A Índia começará a exportar vacinas contra a covid-19 nesta quarta-feira (20), mas não para o Brasil, que espera um lote de 2 milhões de doses já compradas. O primeiro carregamento irá para o Butão. No dia seguinte, outro lote, com a mesma quantidade de doses que o Brasil espera, irá para Bangladesh.
Dois interesses explicam a demora na entrega, que, pela previsão do governo federal, deveria ocorrer no final da semana passada. Um avião da Azul chegou a ser fretado pelo Ministério da Saúde para buscar o carregamento. Decolou de Campinas, mas ficou estacionado em Recife depois que a Índia deixou de confirmar o envio.
O primeiro interesse é doméstico. Como o país começaria a campanha de vacinação contra a covid-19 no sábado (16), o governo do primeiro-ministro Narendra Modi entendeu que pegaria mal iniciar a exportação do produto antes que sua população estivesse imunizada.
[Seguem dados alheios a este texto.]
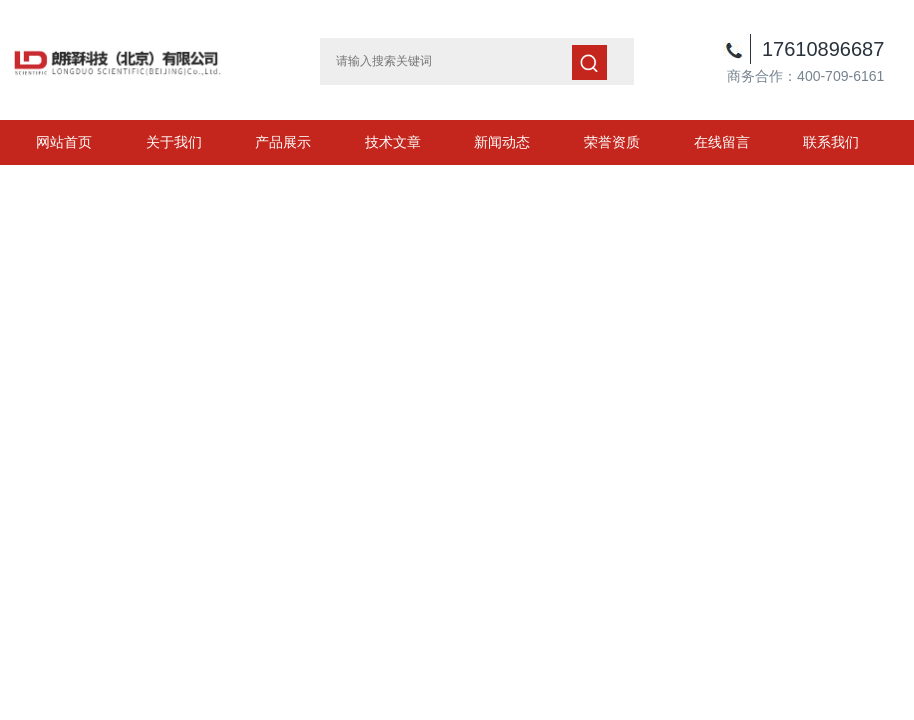  Describe the element at coordinates (174, 142) in the screenshot. I see `关于我们` at that location.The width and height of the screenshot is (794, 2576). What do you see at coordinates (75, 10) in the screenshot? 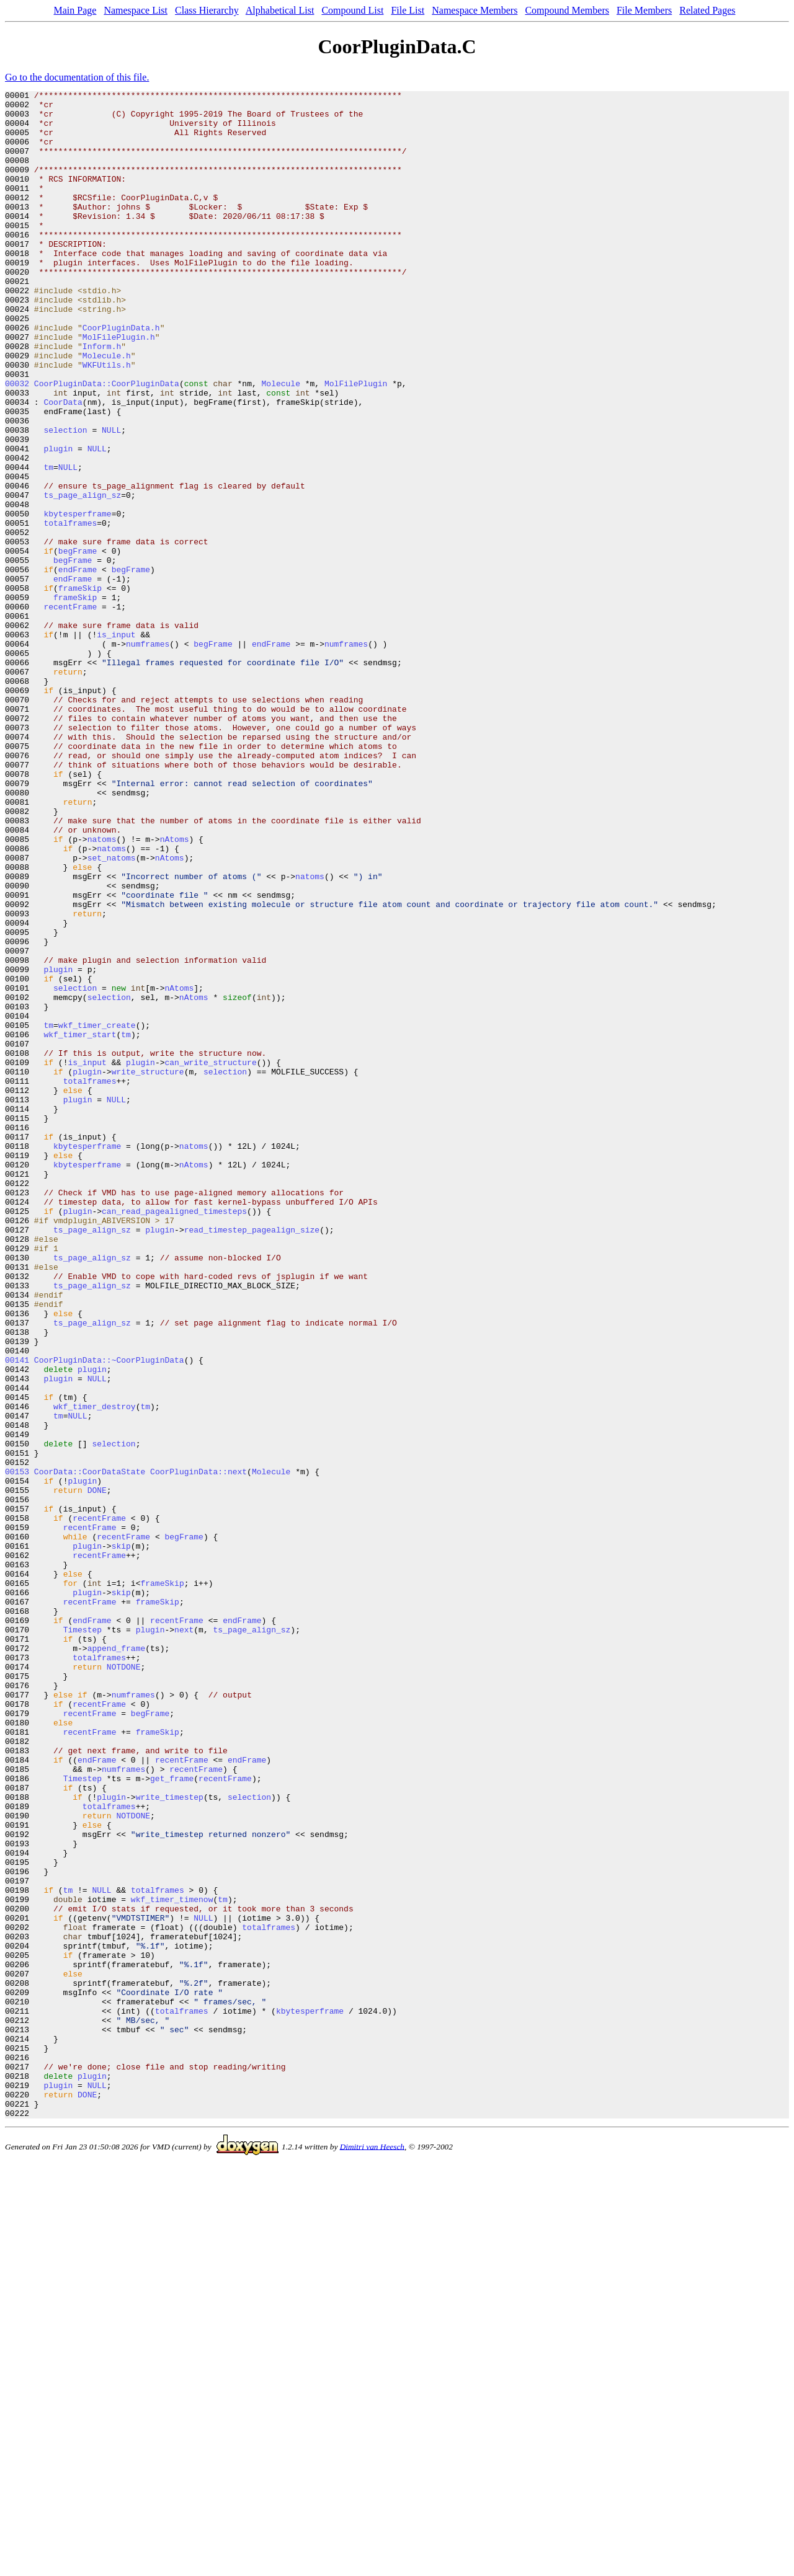
I see `Main Page` at bounding box center [75, 10].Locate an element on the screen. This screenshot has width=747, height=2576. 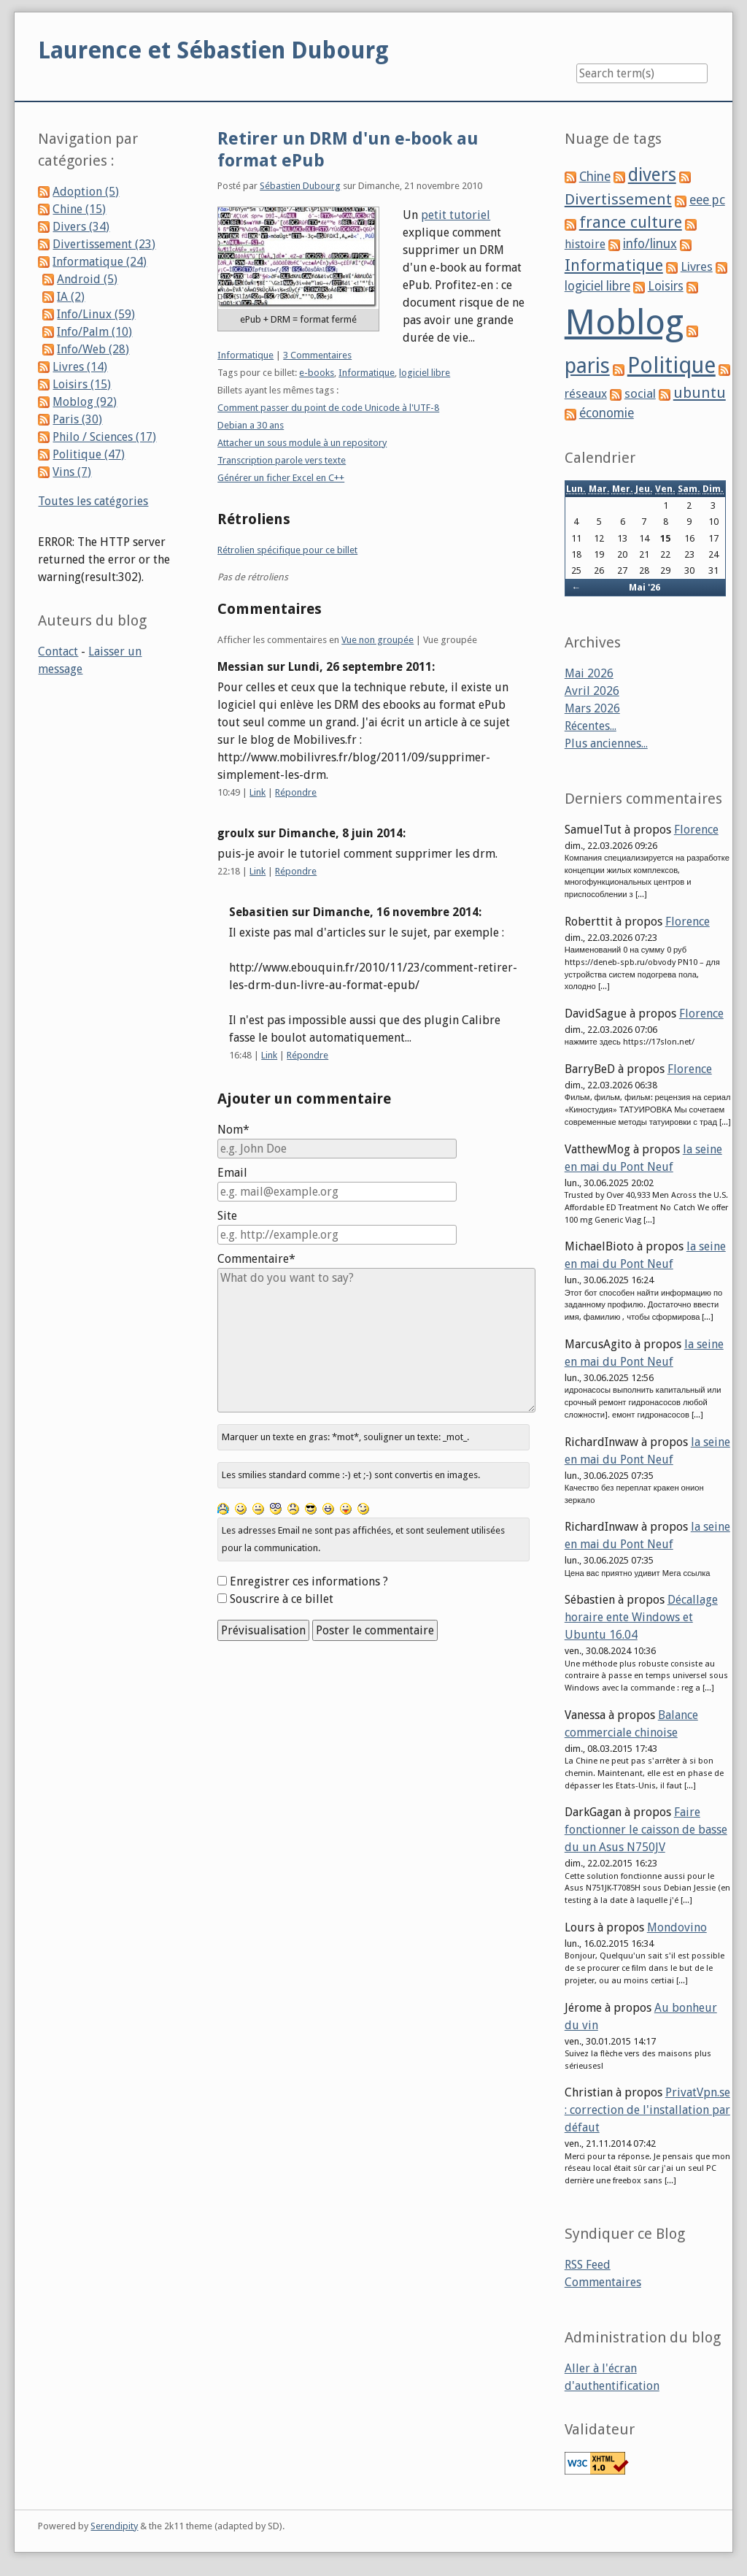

Modi é um líder nacionalista e populista, que se inspira em Donald Trump, e não perderia apoio interno priorizando as vendas. Não seria exagero dizer que vale a máxima "India first".
O país é o segundo do mundo em número de infectados, atrás apenas dos Estados Unidos (10,5 milhões de doentes e 152 mil mortos). Ao mesmo tempo, é o maior produtor mundial de vacinas.
O governo indiano tem pedido discrição nas negociações para não passar uma mensagem indesejada a sua própria população - algo difícil, uma vez que o tema ganhou relevância política no Brasil, o avião da Azul foi adesivado com mensagens sobre a vacina e o impasse diplomático é assunto de várias reportagens na imprensa indiana.
O segundo interesse é externo. Claramente, a Índia está priorizando o chamado "entorno estratégico", termo das Relações Internacionais para caracterizar os "vizinhos". Depois de Butão e Bangladesh, os próximos a receber as vacinas devem ser Mianmar e Nepal.
Ao priorizar as nações próximas, a Índia projeta influência sobre esses países, em geral pobres e pequenos no tabuleiro mundial e equilibra poder com a China, o grande rival estratégico na região.
Os dois interesses do governo Modi fizeram o Brasil ficar no fim da fila, apesar de o primeiro-ministro indiano ser alinhado ideologicamente ao presidente Jair Bolsonaro e da parceria no grupo dos Brics (Brasil, Rússia, Índia, China e África do Sul).
Ironia: em meio ao impasse entre Brasil e Índia, o secretário de Estado americano, Mike Pompeo, que anda bastante ativo no Twitter nos últimos dias no cargo, postou nesta terça-feira (19) fotos dele com Bolsonaro e Modi. No texto, uma provocação: "Lembram BRICS? Bem, graças a @jairbolsonaro e @nadrendramodi o B e o I entenderam que C e R são ameaças a suas populações". Leia-se C como China e R como Rússia.